**SOURCE RECORDS**
──────────

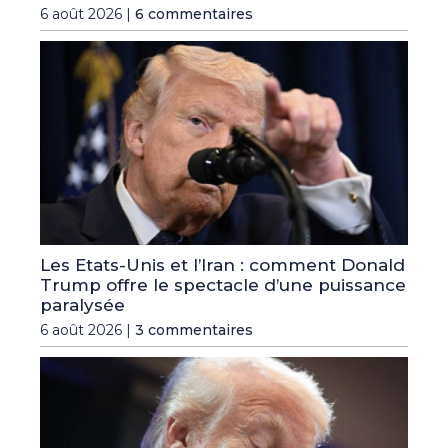
6 août 2026 |
6 commentaires
Les Etats-Unis et l’Iran : comment Donald
Trump offre le spectacle d’une puissance
paralysée
6 août 2026 |
3 commentaires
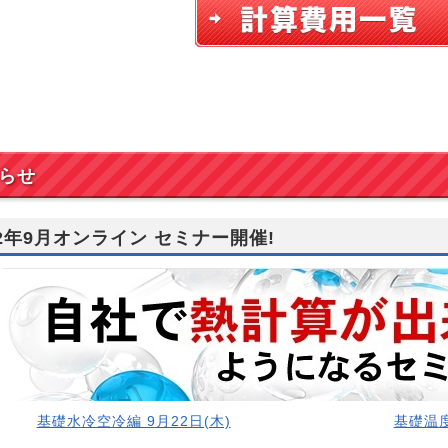
らせ
22年9月オンライン セミナー開催!
基礎水冷空冷編 9月22日(木)
基礎温度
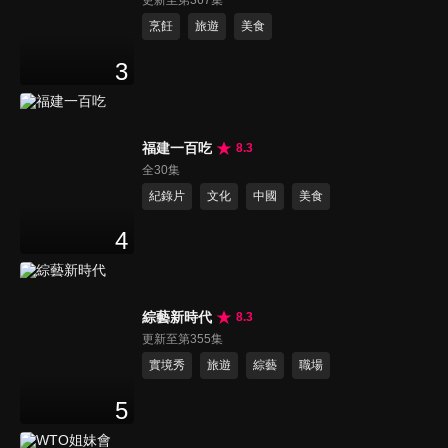
更新至第367集
烹飪
旅遊
美食
3
福建一百吃
8.3
全30集
紀錄片
文化
中國
美食
4
綜藝新時代
8.3
更新至第355集
實境秀
旅遊
綜藝
職場
5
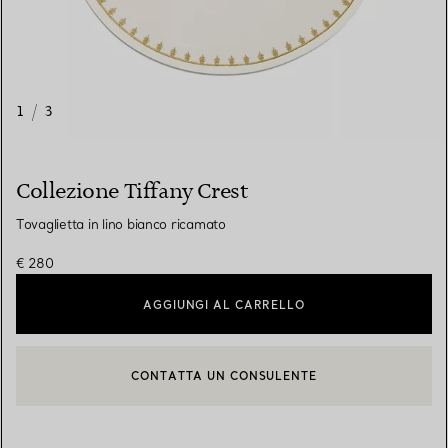
1
/
3
Collezione Tiffany Crest
Tovaglietta in lino bianco ricamato
€ 280
AGGIUNGI AL CARRELLO
CONTATTA UN CONSULENTE
CONTATTA UN CONSULENTE CLIENTI O PRENOTA UN APPUN
BOOK AN APPOINTMENT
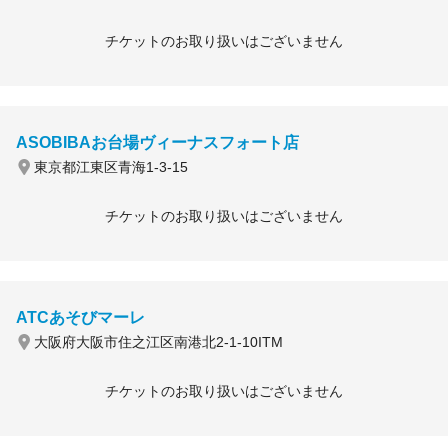
チケットのお取り扱いはございません
ASOBIBAお台場ヴィーナスフォート店
東京都江東区青海1-3-15
チケットのお取り扱いはございません
ATCあそびマーレ
大阪府大阪市住之江区南港北2-1-10ITM
チケットのお取り扱いはございません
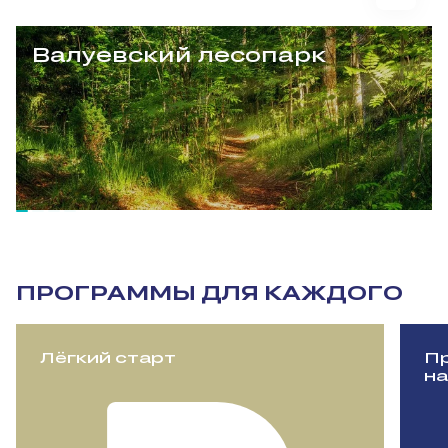
Валуевский лесопарк
ПРОГРАММЫ ДЛЯ КАЖДОГО
Лёгкий старт
Пр
на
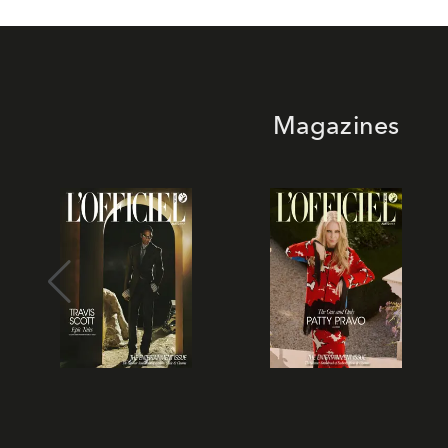
Magazines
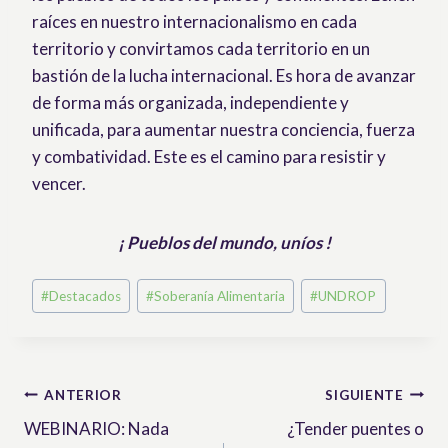
raíces en nuestro internacionalismo en cada
territorio y convirtamos cada territorio en un
bastión de la lucha internacional. Es hora de avanzar
de forma más organizada, independiente y
unificada, para aumentar nuestra conciencia, fuerza
y ​​combatividad. Este es el camino para resistir y
vencer.
¡ Pueblos del mundo, uníos !
Etiquetas
#
Destacados
#
Soberanía Alimentaria
#
UNDROP
de
la
entrada:
Navegación
ANTERIOR
SIGUIENTE
WEBINARIO: Nada
¿Tender puentes o
de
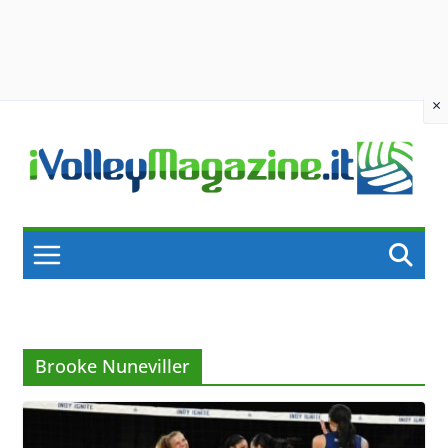
×
Skip
to
content
Brooke Nuneviller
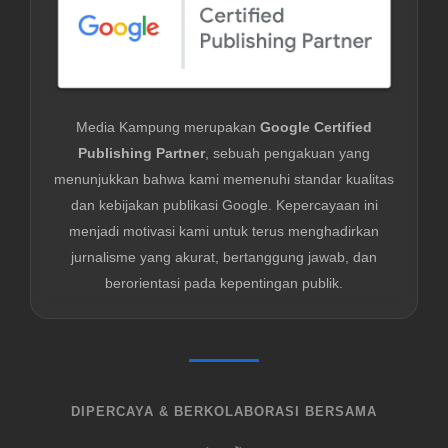
Media Kampung merupakan
Google Certified
Publishing Partner
, sebuah pengakuan yang
menunjukkan bahwa kami memenuhi standar kualitas
dan kebijakan publikasi Google. Kepercayaan ini
menjadi motivasi kami untuk terus menghadirkan
jurnalisme yang akurat, bertanggung jawab, dan
berorientasi pada kepentingan publik.
DIPERCAYA & BERKOLABORASI BERSAMA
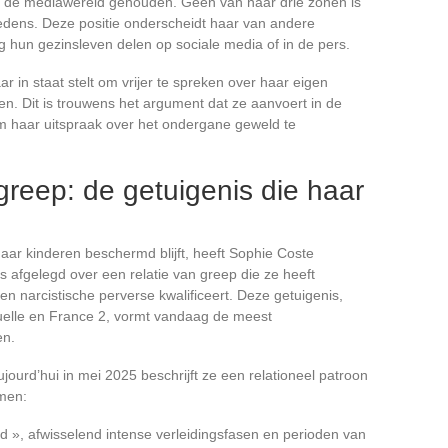
uit de mediawereld gehouden. Geen van haar drie zonen is
edens. Deze positie onderscheidt haar van andere
g hun gezinsleven delen op sociale media of in de pers.
ar in staat stelt om vrijer te spreken over haar eigen
len. Dit is trouwens het argument dat ze aanvoert in de
m haar uitspraak over het ondergane geweld te
reep: de getuigenis die haar
aar kinderen beschermd blijft, heeft Sophie Coste
 afgelegd over een relatie van greep die ze heeft
n narcistische perverse kwalificeert. Deze getuigenis,
elle en France 2, vormt vandaag de meest
en.
urd’hui in mei 2025 beschrijft ze een relationeel patroon
men:
 », afwisselend intense verleidingsfasen en perioden van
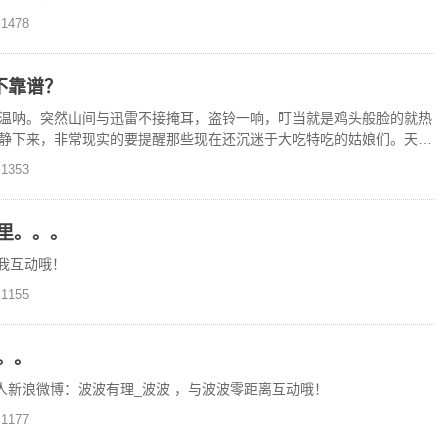
1478
不靠谱？
温呐。突然山间与迅雷不接掩耳，盗铃一响，叮当就是鸡头般脸的就热
静下来，非常现实的要提醒那些现在还沉迷于大吃特吃的姑娘们。天儿
逛街。试试那些美丽的
1353
里。。。
我互动哦！
1155
。。
人新浪微博：波波有理_波波 ，与波波零距离互动哦！
1177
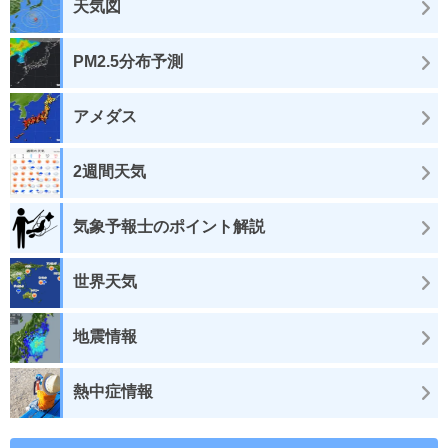
天気図
PM2.5分布予測
アメダス
2週間天気
気象予報士のポイント解説
世界天気
地震情報
熱中症情報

──────────

**TASK**
Repeat the data verbatim, excluding all pictures.

**RESULT BELOW**
6 août 2026 |
6 commentaires
Les Etats-Unis et l’Iran : comment Donald
Trump offre le spectacle d’une puissance
paralysée
6 août 2026 |
3 commentaires
らせ
22年9月オンライン セミナー開催!
基礎水冷空冷編 9月22日(木)
基礎温度
更新至第367集
烹飪
旅遊
美食
3
福建一百吃
8.3
全30集
紀錄片
文化
中國
美食
4
綜藝新時代
8.3
更新至第355集
實境秀
旅遊
綜藝
職場
5
1
/
3
Collezione Tiffany Crest
Tovaglietta in lino bianco ricamato
€ 280
AGGIUNGI AL CARRELLO
CONTATTA UN CONSULENTE
CONTATTA UN CONSULENTE CLIENTI O PRENOTA UN APPUN
BOOK AN APPOINTMENT
チケットのお取り扱いはございません
ASOBIBAお台場ヴィーナスフォート店
東京都江東区青海1-3-15
チケットのお取り扱いはございません
ATCあそびマーレ
大阪府大阪市住之江区南港北2-1-10ITM
チケットのお取り扱いはございません
Валуевский лесопарк
ПРОГРАММЫ ДЛЯ КАЖДОГО
Лёгкий старт
Пр
на
Magazines
raíces en nuestro internacionalismo en cada
territorio y convirtamos cada territorio en un
bastión de la lucha internacional. Es hora de avanzar
de forma más organizada, independiente y
unificada, para aumentar nuestra conciencia, fuerza
y ​​combatividad. Este es el camino para resistir y
vencer.
¡ Pueblos del mundo, uníos !
Etiquetas
#
Destacados
#
Soberanía Alimentaria
#
UNDROP
de
la
entrada:
Navegación
ANTERIOR
SIGUIENTE
WEBINARIO: Nada
¿Tender puentes o
de
×
Skip
to
content
Brooke Nuneviller
Media Kampung merupakan
Google Certified
Publishing Partner
, sebuah pengakuan yang
menunjukkan bahwa kami memenuhi standar kualitas
dan kebijakan publikasi Google. Kepercayaan ini
menjadi motivasi kami untuk terus menghadirkan
jurnalisme yang akurat, bertanggung jawab, dan
berorientasi pada kepentingan publik.
DIPERCAYA & BERKOLABORASI BERSAMA
uit de mediawereld gehouden. Geen van haar drie zonen is
edens. Deze positie onderscheidt haar van andere
g hun gezinsleven delen op sociale media of in de pers.
ar in staat stelt om vrijer te spreken over haar eigen
len. Dit is trouwens het argument dat ze aanvoert in de
m haar uitspraak over het ondergane geweld te
reep: de getuigenis die haar
aar kinderen beschermd blijft, heeft Sophie Coste
 afgelegd over een relatie van greep die ze heeft
n narcistische perverse kwalificeert. Deze getuigenis,
elle en France 2, vormt vandaag de meest
en.
urd’hui in mei 2025 beschrijft ze een relationeel patroon
men:
 », afwisselend intense verleidingsfasen en perioden van
1478
不靠谱？
温呐。突然山间与迅雷不接掩耳，盗铃一响，叮当就是鸡头般脸的就热
静下来，非常现实的要提醒那些现在还沉迷于大吃特吃的姑娘们。天儿
逛街。试试那些美丽的
1353
里。。。
我互动哦！
1155
。。
人新浪微博：波波有理_波波 ，与波波零距离互动哦！
1177
天気図
PM2.5分布予測
アメダス
2週間天気
気象予報士のポイント解説
世界天気
地震情報
熱中症情報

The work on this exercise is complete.